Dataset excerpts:
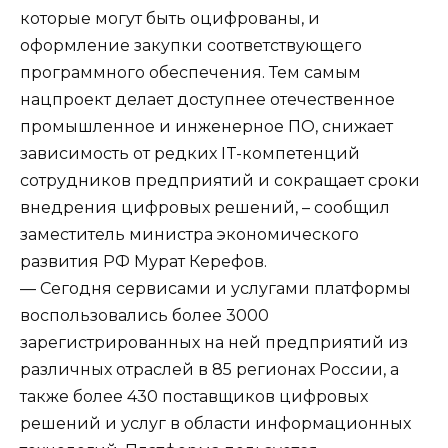
которые могут быть оцифрованы, и
оформление закупки соответствующего
программного обеспечения. Тем самым
нацпроект делает доступнее отечественное
промышленное и инженерное ПО, снижает
зависимость от редких IT-компетенций
сотрудников предприятий и сокращает сроки
внедрения цифровых решений, – сообщил
заместитель министра экономического
развития РФ Мурат Керефов.
— Сегодня сервисами и услугами платформы
воспользовались более 3000
зарегистрированных на ней предприятий из
различных отраслей в 85 регионах России, а
также более 430 поставщиков цифровых
решений и услуг в области информационных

(Problem description) Print from the line containing "зависимость от редких IT-компетенций" to the last line above, exactly as written.

(Result below)
зависимость от редких IT-компетенций
сотрудников предприятий и сокращает сроки
внедрения цифровых решений, – сообщил
заместитель министра экономического
развития РФ Мурат Керефов.
— Сегодня сервисами и услугами платформы
воспользовались более 3000
зарегистрированных на ней предприятий из
различных отраслей в 85 регионах России, а
также более 430 поставщиков цифровых
решений и услуг в области информационных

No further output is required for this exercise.